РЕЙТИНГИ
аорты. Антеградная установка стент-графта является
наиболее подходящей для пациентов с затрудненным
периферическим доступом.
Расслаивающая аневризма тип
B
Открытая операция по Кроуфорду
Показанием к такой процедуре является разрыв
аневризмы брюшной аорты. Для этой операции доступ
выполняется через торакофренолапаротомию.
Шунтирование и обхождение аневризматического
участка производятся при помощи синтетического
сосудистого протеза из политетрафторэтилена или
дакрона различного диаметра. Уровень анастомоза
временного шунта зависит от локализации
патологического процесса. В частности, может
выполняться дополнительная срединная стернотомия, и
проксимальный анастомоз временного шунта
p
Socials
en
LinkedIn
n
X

________

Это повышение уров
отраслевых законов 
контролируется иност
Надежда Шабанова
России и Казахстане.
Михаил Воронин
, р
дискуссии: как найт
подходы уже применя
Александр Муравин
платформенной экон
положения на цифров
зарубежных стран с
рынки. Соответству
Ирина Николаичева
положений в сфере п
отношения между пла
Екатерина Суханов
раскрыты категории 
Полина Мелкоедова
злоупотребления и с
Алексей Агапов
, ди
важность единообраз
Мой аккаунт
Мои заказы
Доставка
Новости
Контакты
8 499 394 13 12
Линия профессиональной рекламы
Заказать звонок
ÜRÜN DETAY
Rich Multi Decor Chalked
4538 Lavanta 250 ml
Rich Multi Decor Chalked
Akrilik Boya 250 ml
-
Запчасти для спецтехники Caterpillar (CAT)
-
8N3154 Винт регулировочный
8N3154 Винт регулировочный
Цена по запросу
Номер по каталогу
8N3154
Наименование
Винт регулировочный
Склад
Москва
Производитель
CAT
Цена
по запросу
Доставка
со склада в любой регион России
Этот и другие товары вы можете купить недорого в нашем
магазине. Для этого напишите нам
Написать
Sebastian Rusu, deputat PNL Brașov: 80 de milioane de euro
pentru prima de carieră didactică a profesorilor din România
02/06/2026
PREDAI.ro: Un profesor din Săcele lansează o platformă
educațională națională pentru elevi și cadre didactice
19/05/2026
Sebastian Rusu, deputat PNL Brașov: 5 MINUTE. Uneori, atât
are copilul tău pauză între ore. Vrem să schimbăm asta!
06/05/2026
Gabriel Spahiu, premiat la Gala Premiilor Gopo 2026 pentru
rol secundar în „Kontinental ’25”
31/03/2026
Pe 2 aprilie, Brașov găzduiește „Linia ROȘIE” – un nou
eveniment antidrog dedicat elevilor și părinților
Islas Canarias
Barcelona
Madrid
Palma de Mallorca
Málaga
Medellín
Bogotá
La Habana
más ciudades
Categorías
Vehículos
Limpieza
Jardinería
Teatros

________

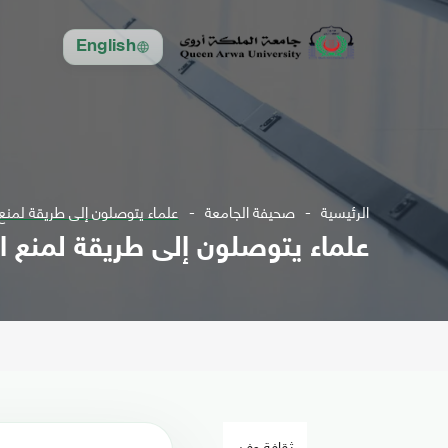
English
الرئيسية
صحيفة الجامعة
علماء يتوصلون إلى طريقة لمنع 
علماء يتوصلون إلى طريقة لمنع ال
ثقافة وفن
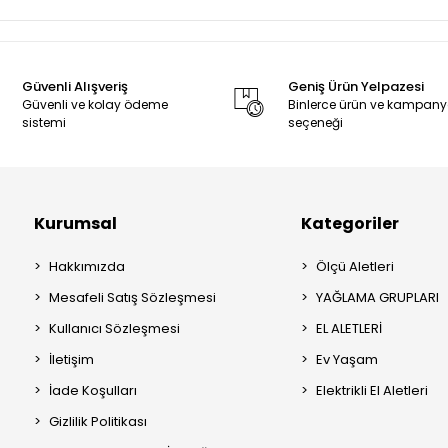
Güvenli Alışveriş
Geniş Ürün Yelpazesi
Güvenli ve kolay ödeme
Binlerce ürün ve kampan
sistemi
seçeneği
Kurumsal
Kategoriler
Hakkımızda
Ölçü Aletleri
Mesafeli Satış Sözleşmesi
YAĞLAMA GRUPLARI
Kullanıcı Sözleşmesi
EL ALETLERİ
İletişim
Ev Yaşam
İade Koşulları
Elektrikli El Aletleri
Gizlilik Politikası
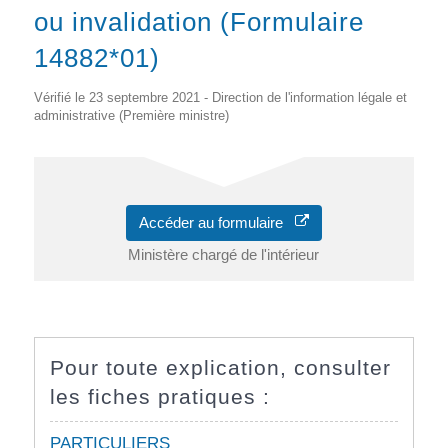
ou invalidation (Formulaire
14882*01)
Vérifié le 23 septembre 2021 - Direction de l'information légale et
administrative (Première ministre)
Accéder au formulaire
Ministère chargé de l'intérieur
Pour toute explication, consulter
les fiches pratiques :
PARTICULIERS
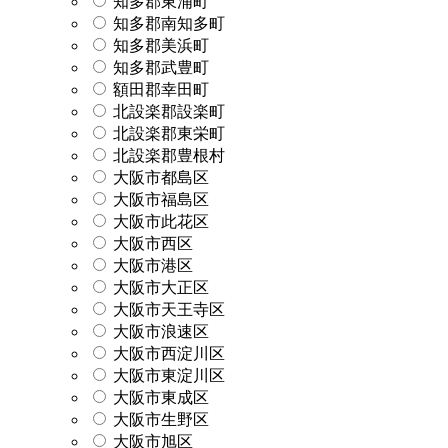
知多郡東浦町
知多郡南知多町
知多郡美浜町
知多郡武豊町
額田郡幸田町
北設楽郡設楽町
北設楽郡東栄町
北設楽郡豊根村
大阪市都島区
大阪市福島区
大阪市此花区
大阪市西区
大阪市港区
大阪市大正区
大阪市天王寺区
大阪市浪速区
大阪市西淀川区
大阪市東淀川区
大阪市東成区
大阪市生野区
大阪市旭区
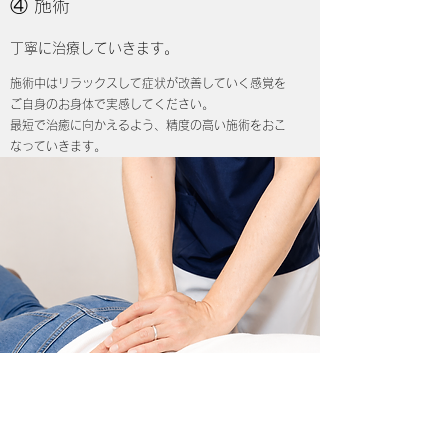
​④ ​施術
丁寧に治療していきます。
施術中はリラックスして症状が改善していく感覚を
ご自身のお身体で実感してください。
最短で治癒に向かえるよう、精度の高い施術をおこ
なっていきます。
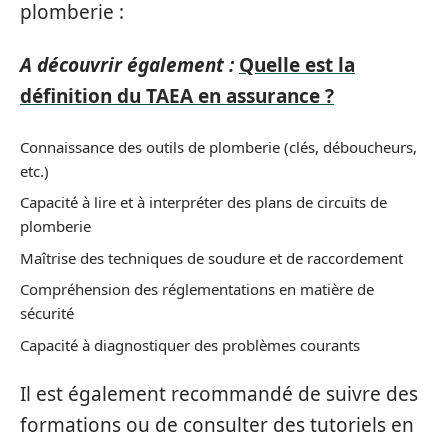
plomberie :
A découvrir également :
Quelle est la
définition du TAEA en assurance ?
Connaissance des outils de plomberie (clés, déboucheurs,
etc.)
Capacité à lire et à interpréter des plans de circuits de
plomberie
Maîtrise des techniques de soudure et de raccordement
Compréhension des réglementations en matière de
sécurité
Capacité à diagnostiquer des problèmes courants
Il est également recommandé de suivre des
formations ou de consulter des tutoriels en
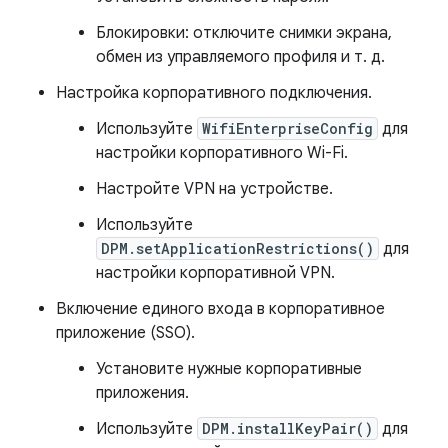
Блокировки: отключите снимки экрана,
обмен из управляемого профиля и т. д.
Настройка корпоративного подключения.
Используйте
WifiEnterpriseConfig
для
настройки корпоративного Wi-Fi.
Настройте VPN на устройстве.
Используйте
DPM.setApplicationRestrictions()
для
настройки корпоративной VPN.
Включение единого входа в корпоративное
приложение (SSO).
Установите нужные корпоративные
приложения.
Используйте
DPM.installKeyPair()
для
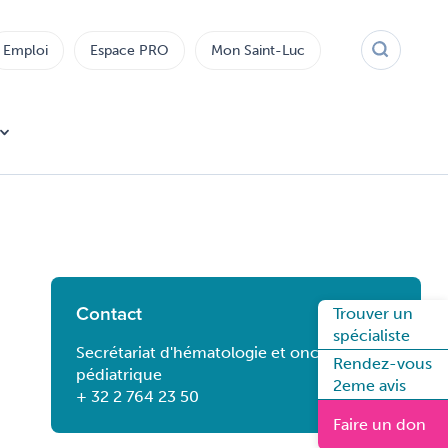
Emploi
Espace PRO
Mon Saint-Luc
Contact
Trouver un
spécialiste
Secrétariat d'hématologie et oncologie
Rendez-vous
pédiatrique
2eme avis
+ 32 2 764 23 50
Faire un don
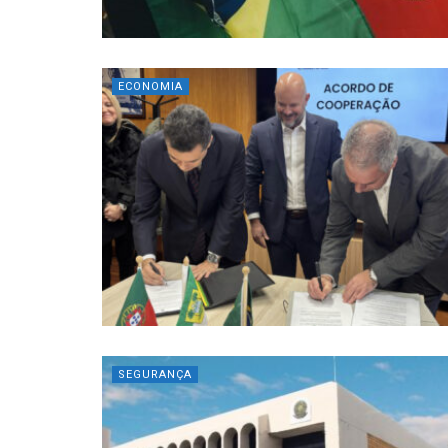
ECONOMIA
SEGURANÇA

________

- **Problem description**
Find and copy each line of the listing above that holds the word "consulter".

- **Solution to this exercise**
Pour toute explication, consulter
formations ou de consulter des tutoriels en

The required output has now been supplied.